• Recorded data:
- Opening Delimiter -

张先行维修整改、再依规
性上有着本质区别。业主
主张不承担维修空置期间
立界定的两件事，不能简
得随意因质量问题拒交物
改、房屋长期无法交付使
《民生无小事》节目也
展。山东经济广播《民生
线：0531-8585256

- Closing Delimiter -
- Opening Delimiter -

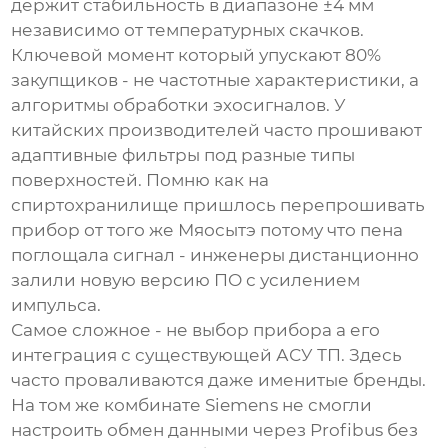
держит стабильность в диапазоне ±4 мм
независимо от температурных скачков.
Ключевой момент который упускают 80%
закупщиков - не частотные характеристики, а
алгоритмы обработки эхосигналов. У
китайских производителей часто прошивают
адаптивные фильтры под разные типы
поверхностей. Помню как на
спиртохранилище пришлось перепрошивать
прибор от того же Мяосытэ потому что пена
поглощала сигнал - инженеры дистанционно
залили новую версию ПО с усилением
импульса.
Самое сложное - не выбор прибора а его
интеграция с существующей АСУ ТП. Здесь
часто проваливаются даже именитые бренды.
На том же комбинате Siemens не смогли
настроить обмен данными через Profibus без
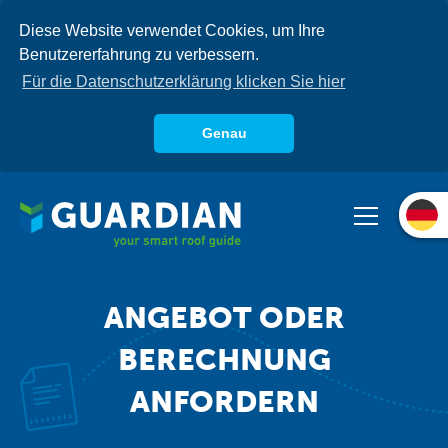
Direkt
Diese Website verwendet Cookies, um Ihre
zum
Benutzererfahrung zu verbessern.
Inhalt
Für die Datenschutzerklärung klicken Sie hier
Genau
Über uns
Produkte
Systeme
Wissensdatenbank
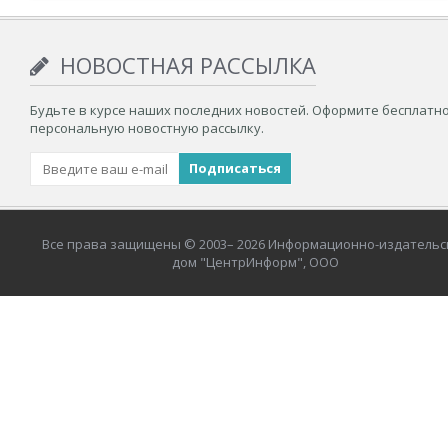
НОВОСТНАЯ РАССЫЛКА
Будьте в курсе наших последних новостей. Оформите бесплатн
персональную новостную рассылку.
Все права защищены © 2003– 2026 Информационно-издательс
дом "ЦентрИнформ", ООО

- Closing Delimiter -
- Opening Delimiter -

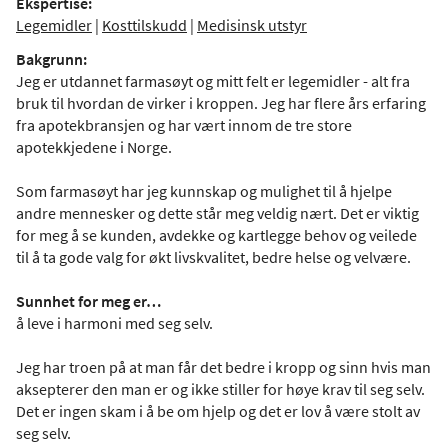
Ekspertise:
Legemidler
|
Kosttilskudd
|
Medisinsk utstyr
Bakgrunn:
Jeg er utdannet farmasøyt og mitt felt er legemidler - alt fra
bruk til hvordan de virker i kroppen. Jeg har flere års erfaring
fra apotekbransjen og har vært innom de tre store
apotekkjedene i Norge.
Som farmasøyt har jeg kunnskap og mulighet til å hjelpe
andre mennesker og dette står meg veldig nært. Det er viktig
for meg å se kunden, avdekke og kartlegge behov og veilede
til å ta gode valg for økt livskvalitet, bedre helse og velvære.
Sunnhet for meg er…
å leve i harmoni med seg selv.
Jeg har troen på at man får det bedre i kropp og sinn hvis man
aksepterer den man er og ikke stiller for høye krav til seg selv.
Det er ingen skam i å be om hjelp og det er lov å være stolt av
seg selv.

- Closing Delimiter -

• What this task involves:
Which lines in the records above include the word "farmasøyt"? Copy them out.

• Output of the task:
Jeg er utdannet farmasøyt og mitt felt er legemidler - alt fra
Som farmasøyt har jeg kunnskap og mulighet til å hjelpe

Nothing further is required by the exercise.